Organizes all sequences matching the given `--virus-name` into a single directory. Non-standard viruses automatically get the `[Organism=...]` qualifier added to their FASTA headers based on the `virus_species` identified. The name provided should be the same present into the `virus` field of the results file.
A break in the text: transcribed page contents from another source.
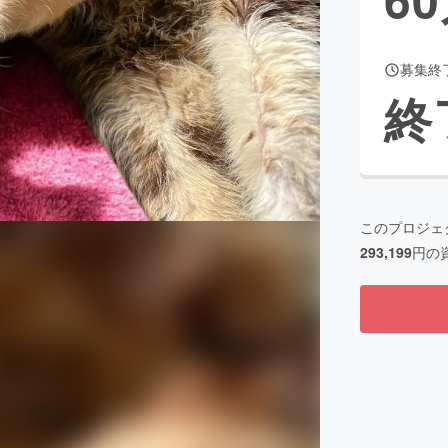
募集終
CAMPFIRE for Social Good
CAMPFIRE Creation
終
CAMPFIREふるさと納税
machi-ya
コミュニティ
このプロジェ
293,199
円の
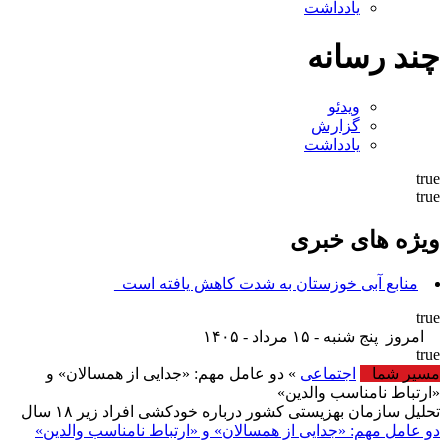
یادداشت
چند رسانه
ویدئو
گزارش
یادداشت
true
true
ویژه های خبری
نجار ر_
true
امروز پنج شنبه - ۱۵ مرداد - ۱۴۰۵
true
مسیر شما
اجتماعی
» دو عامل مهم: «جدایی از همسالان» و
«ارتباط نامناسب والدین»
تحلیل سازمان بهزیستی کشور درباره خودکشی افراد زیر ۱۸ سال
دو عامل مهم: «جدایی از همسالان» و «ارتباط نامناسب والدین»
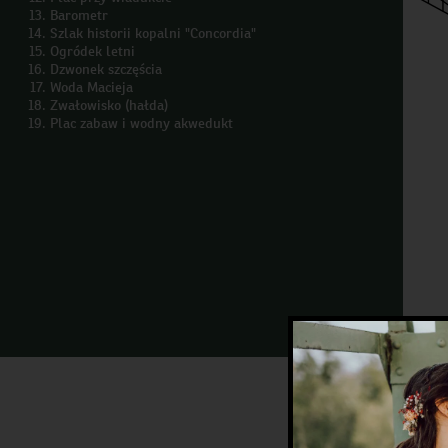
Barometr
Szlak historii kopalni "Concordia"
Ogródek letni
Dzwonek szczęścia
Woda Macieja
Zwałowisko (hałda)
Plac zabaw i wodny akwedukt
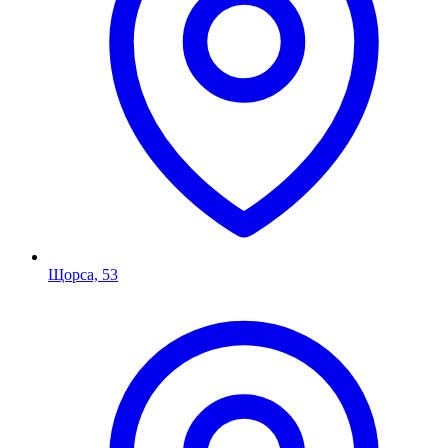
Щорса, 53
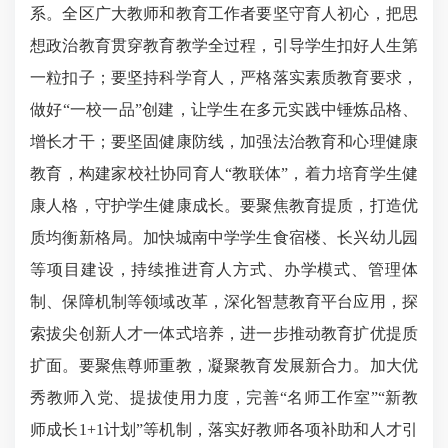
系。全区广大教师和教育工作者要坚守育人初心，把思
想政治教育贯穿教育教学全过程，引导学生扣好人生第
一粒扣子；要坚持科学育人，严格落实素质教育要求，
做好“一校一品”创建，让学生在多元实践中锤炼品格、
增长才干；要坚固健康防线，加强法治教育和心理健康
教育，构建家校社协同育人“教联体”，着力培育学生健
康人格，守护学生健康成长。要聚焦教育提质，打造优
质均衡新格局。加快城南中学学生食宿楼、长兴幼儿园
等项目建设，持续推进育人方式、办学模式、管理体
制、保障机制等领域改革，深化智慧教育平台应用，探
索拔尖创新人才一体式培养，进一步推动教育扩优提质
扩面。要聚焦尊师重教，凝聚教育发展新合力。加大优
秀教师入党、提拔使用力度，完善“名师工作室”“新教
师成长1+1计划”等机制，落实好教师各项补助和人才引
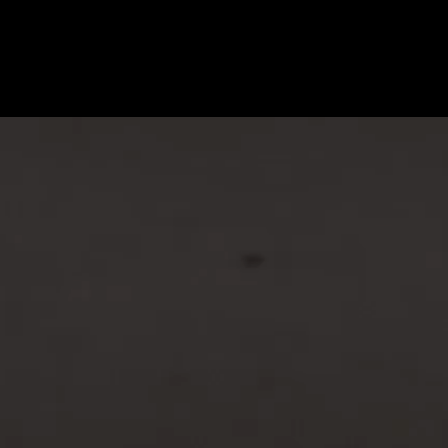
ZNIJ PODRÓŻ W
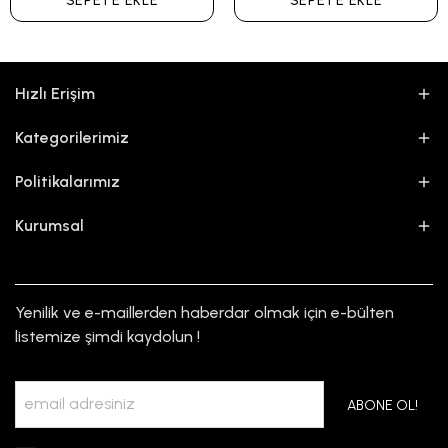
SEPETE EKLE
SEPETE EKLE
Hızlı Erişim
Kategorilerimiz
Politikalarımız
Kurumsal
Yenilik ve e-maillerden haberdar olmak için e-bülten
listemize şimdi kaydolun !
ABONE OL!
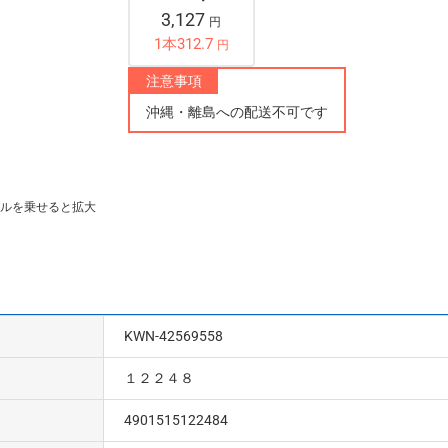
3,127
円
1本312.7
円
注意事項
沖縄・離島への配送不可です
ルを乗せると拡大
KWN-42569558
１２２４８
4901515122484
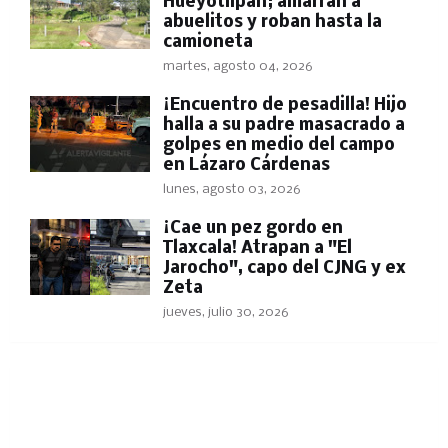
Hueyotlipan; amarran a
abuelitos y roban hasta la
camioneta
martes, agosto 04, 2026
​¡Encuentro de pesadilla! Hijo
halla a su padre masacrado a
golpes en medio del campo
en Lázaro Cárdenas
lunes, agosto 03, 2026
​¡Cae un pez gordo en
Tlaxcala! Atrapan a "El
Jarocho", capo del CJNG y ex
Zeta
jueves, julio 30, 2026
If the virus has annotated segments (e.g., S, M, L), you can pass the `--split-by-segments` flag to organize sequences into per-segment subdirectories (e.g., `ncbi_submission_Oropouche_virus/S/`, `ncbi_submission_Oropouche_virus/M/`, `ncbi_submission_Oropouche_virus/L/`). Each subdirectory will contain its own `sequences.fasta`, `metadata.tsv`, `annotation.tbl`, and log files. Without this flag, all sequences are placed in a single flat directory.

Additionally, for custom viruses, you can pass `--tbl-dir` pointing to a folder with per-sample `.tbl` annotation files. These will be concatenated into a single `annotation.tbl` file alongside the FASTA sequences. If you don't provide this option, the command will try to find the `.tbl` based on `tbl_path` field in the results file.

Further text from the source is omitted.